# Pantograph for drawing (with drawings and manual).



## mafe (Dec 10, 2009)

*Pantograph for drawing (with drawings and manual).*

*Pantograph for drawing*
with drawings and manual.

It has been a while since my last confession.
My name is MaFe and I am a woodoholic.
(This is one of the projects from that was made along ago, but never posted).










Project drawings here:
http://www.felding.net/image/pic/phantograph/image004.jpg
http://www.felding.net/image/pic/phantograph/image006.jpg

Ever since child (son of a architect) I have been fascinated by drawing gear, and remember having seen one of these in a magazine as a boy.
So when I a couple of years back ran into this magazine, I had to buy it.
Then I checked on E-bay and found a old Pantograph in France.

My father passed one day and was fascinated by this old drawing tool, so I decided to make him one.









Here you see the pantograph on the table and my Fibonacci gauge on top.
The Fibonacci gauge can be found here: http://lumberjocks.com/projects/38882
Yes and the old box it came in.









So first step is to cut up some strips of wood.









Shorten to length.









Some planning to make then flat.









Scraping for surface.
That's the wood parts.









Study time.
Here is the old pantograph.









Fixed point is a large pin.









Joints and adjustment two part screws, that can be taken apart.









Tracer have a round point and distance to surface..









Joints.









Pen is just a pencil put in a hole.
Sorry for the lack of sharpness.









You will need to follow the drawings to measure up and make marks.
I was able to just use the old as template.









Marking.









In my box of odd things, I found these.
Finally they can do a good job.









Not the same, but elegant I think.
This can be replaced with a bolt and a wing nut.









So now all the pieces are there.
Time for tobacco.









Then drilling.









Make sense?









For the pin I put one of the bolts in the drill press and made it spin.
With a file I then made it pointed.









Like this.









Put I thought it was too short, so I found a longer bolt.
Did the same.









Then sanding.









This is better.









Next step was the tracer.
Again a bolt.
I drill a hole deep into it.
Almost through.









Then thread it.









Put one of my finger bolts into the thread.









Rounding the other end.









Screw a nylon screw into it.









Cut the head of and then round this also.
This gives a nice point for the tracer.









Original and mine.









Now it was just to put a ring in the hole for the pencil.









Spin a old pencil and size it with a file, until it fit the hole.









Transfer the ratios.









My logo burned in and a hello for my father.









This is my go on the pantograph.
Here on top of the old box.









I even made him a box, but forgot to take a photo after.

Thank you for watching my go on a pantograph, it was great fun and I think my father was happy.

Perhaps others will have the courage now to go for it.

*Best thoughts,*

Mads


----------



## balidoug (Aug 13, 2011)

mafe said:


> *Pantograph for drawing (with drawings and manual).*
> 
> *Pantograph for drawing*
> with drawings and manual.
> ...


Thanks, as usual!


----------



## Schwieb (Dec 3, 2008)

mafe said:


> *Pantograph for drawing (with drawings and manual).*
> 
> *Pantograph for drawing*
> with drawings and manual.
> ...


Mads,

This is pretty neat that you made one of these things.

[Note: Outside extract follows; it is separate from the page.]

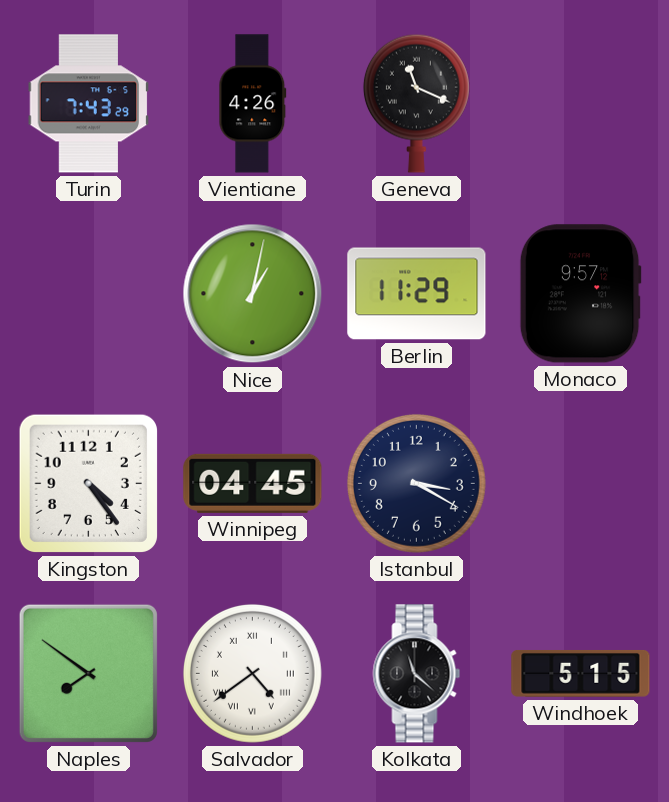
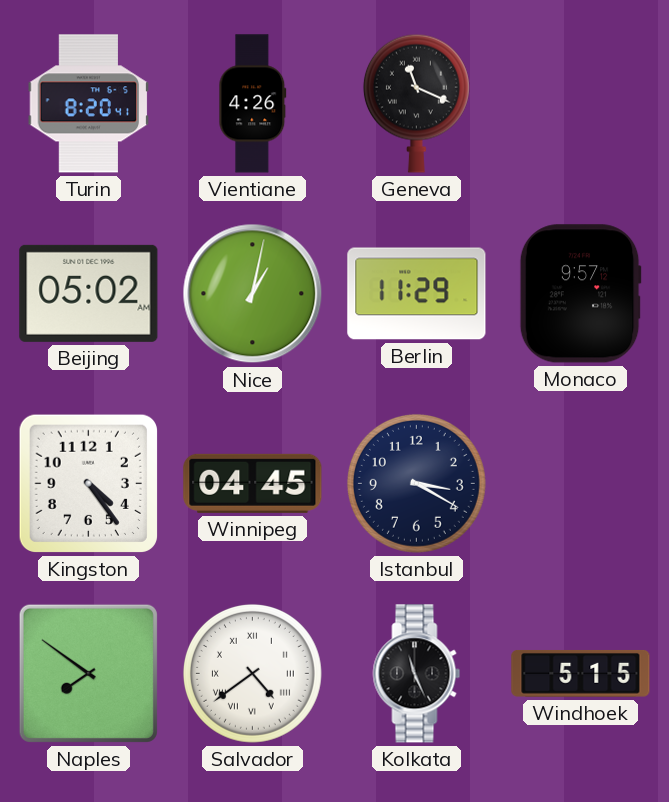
Turin: 7:43 -> 8:20
Beijing: none -> 05:02
Kolkata: 11:22 -> 11:26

I remember the pantograph so well from when I was a little boy and use just such a device to make things with. I remember my Dad teaching me how it worked, at least as well as I could understand it when I was 9 or so years old. It seemed like magic at the time. I would love to see some of the things I made then but they have disappeared over time. I did not realize until now that the progression of the enlargement or reduction had a Fibonacci principle basis. I still have one of these devices that was at home and I probably used back then.

Good work my friend, this was a real blast from the past. In our ever increasingly electronic world this is a treasure. Much like the slide rule which I learned to use to a very high level in my early training as an engineer. I show this to my grandchildren today and they have no idea that one could do very complicated calculations with such a device. CAD is all they know today.

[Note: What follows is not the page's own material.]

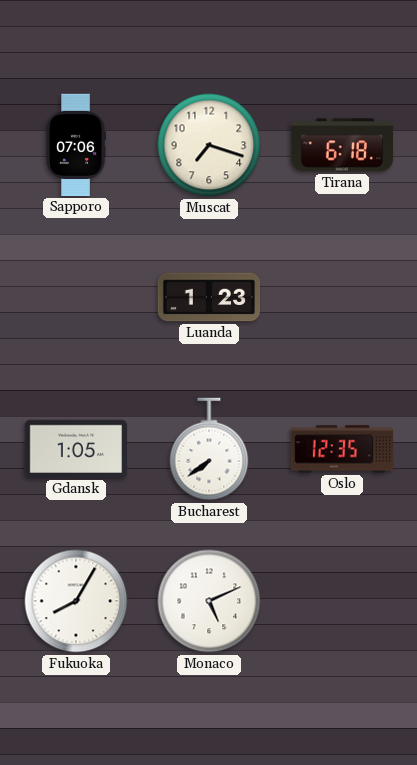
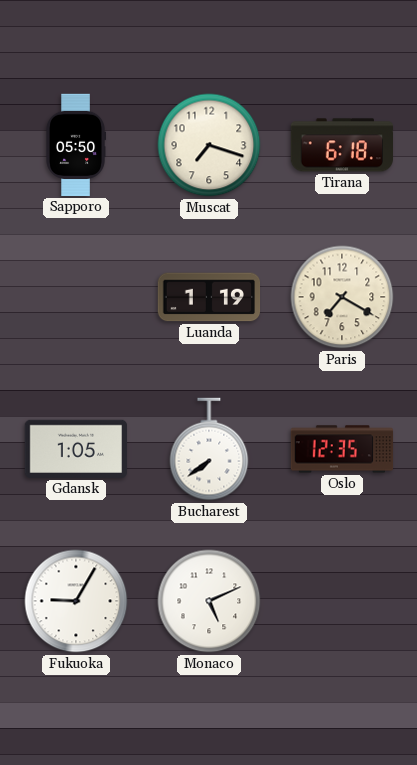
Sapporo: 07:06 -> 05:50
Luanda: 1:23 -> 1:19
Paris: none -> 7:20
Fukuoka: 8:05 -> 9:05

Thanks for the post Mads. I really enjoyed it and admire the detail to which you make your posts.

ps. In my youth, I thought I would like to become an architect but feared that I just couldn't draw well enough and gave up on the idea.


----------



## JJohnston (May 22, 2009)

mafe said:


> *Pantograph for drawing (with drawings and manual).*
> 
> *Pantograph for drawing*
> with drawings and manual.
> ...


Nice. Even your "odd things" are elegant.


----------



## lew (Feb 13, 2008)

mafe said:


> *Pantograph for drawing (with drawings and manual).*
> 
> *Pantograph for drawing*
> with drawings and manual.
> ...


I, too, remember these from my childhood.

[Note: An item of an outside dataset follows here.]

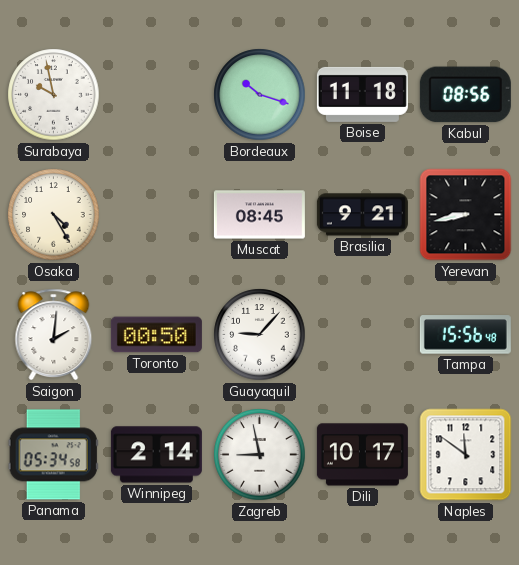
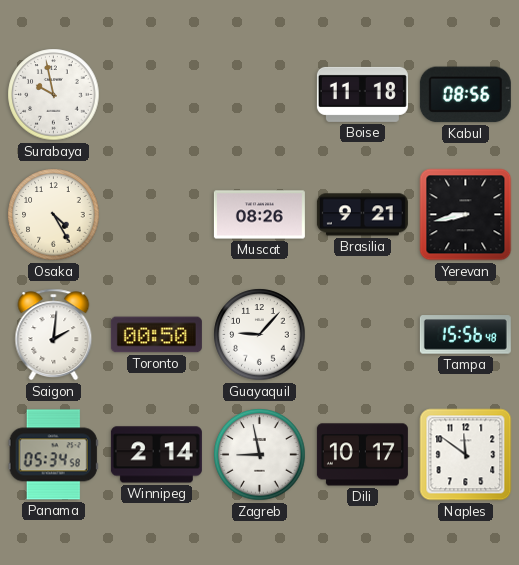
Bordeaux: 10:18 -> none
Muscat: 08:45 -> 08:26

Thanks for the post and the memories, Mads.


----------



## Jim Jakosh (Nov 24, 2009)

mafe said:


> *Pantograph for drawing (with drawings and manual).*
> 
> *Pantograph for drawing*
> with drawings and manual.
> ...


Nice job on that pantograph, Mads. You do real good without a metal lathe….........just think what you would make if you had one!!

Nice detailed pictures!!.....................Cheers, Jim


----------



## WayneC (Mar 8, 2007)

mafe said:


> *Pantograph for drawing (with drawings and manual).*
> 
> *Pantograph for drawing*
> with drawings and manual.
> ...


Great project Mads. Thanks for blessing us with it.


----------



## stefang (Apr 9, 2009)

mafe said:


> *Pantograph for drawing (with drawings and manual).*
> 
> *Pantograph for drawing*
> with drawings and manual.
> ...


Outstanding work on this Mads. As usual, you have made it much more elegant than the original. A great gift for your architect father. Like Ken, I can remember very well when this was the technology of the day, although I've never used one myself. When I get the time I would like to make one of these for my grandkids to try out. I also like the Fibonacci gauge and I really should make one of these too for myself, using the info you provided as my guide for both. Thanks for sharing with us.


----------



## Brit (Aug 14, 2010)

mafe said:


> *Pantograph for drawing (with drawings and manual).*
> 
> *Pantograph for drawing*
> with drawings and manual.
> ...


Nice work Mads. I had a plastic pantograph when I was a kid. It frustrated the hell out of me because it didn't have a very fluid motion and would suddenly jump. I bet your doesn't do that.


----------



## Bricofleur (Aug 28, 2009)

mafe said:


> *Pantograph for drawing (with drawings and manual).*
> 
> *Pantograph for drawing*
> with drawings and manual.
> ...


A very applealing project, Mads. You still have the hand to make and the will to share! Two great blesses.

Best wishes my friend,

Serge

http://atelierdubricoleur.wordpress.com


----------



## TopamaxSurvivor (May 2, 2008)

mafe said:


> *Pantograph for drawing (with drawings and manual).*
> 
> *Pantograph for drawing*
> with drawings and manual.
> ...


Awesome work and blog.


----------



## Kentuk55 (Sep 21, 2010)

mafe said:


> *Pantograph for drawing (with drawings and manual).*
> 
> *Pantograph for drawing*
> with drawings and manual.
> ...


Brilliant, Mafe. Lotsa gr8, detailed pics along with it.


----------



## mafe (Dec 10, 2009)

mafe said:


> *Pantograph for drawing (with drawings and manual).*
> 
> *Pantograph for drawing*
> with drawings and manual.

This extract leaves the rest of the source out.